→ EXERCISE INSTRUCTIONS: Exactly as they appear below, repeat the lines from the one with "n.vetter@sauerundsohn.de" through the one with "DATENSCHUTZ", and no others.

-- DATA EXTRACT follows --

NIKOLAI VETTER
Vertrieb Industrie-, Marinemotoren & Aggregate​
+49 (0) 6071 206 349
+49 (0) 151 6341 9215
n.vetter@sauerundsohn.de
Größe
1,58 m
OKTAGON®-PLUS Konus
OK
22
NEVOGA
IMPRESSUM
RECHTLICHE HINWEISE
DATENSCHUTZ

-- DATA EXTRACT concluded --
-- DATA EXTRACT follows --

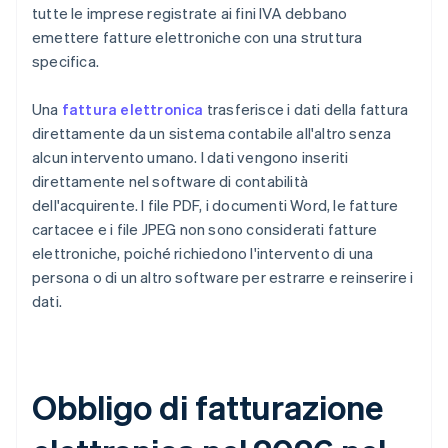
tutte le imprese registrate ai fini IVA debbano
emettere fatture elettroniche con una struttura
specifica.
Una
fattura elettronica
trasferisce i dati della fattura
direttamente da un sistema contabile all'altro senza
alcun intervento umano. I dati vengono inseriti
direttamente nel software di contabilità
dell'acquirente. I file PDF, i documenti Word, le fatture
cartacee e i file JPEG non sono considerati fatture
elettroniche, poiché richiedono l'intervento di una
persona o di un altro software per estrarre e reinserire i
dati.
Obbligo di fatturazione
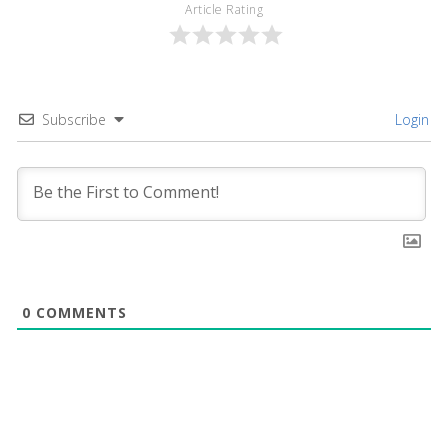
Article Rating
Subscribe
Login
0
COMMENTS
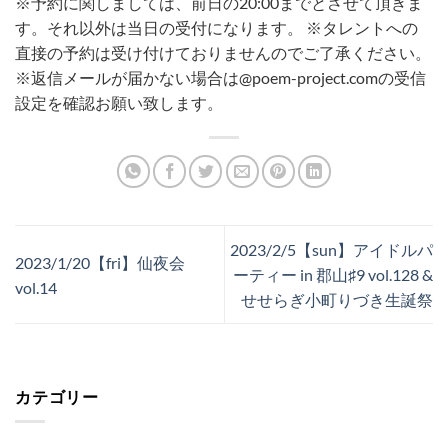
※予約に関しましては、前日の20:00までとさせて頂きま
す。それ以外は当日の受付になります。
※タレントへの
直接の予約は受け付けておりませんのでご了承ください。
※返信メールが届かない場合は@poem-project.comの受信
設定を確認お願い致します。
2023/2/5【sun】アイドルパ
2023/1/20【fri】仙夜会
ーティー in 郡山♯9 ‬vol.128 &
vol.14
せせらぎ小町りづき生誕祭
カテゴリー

-- DATA EXTRACT concluded --

→ SOLUTION TO THIS PROBLEM:
n.vetter@sauerundsohn.de
Größe
1,58 m
OKTAGON®-PLUS Konus
OK
22
NEVOGA
IMPRESSUM
RECHTLICHE HINWEISE
DATENSCHUTZ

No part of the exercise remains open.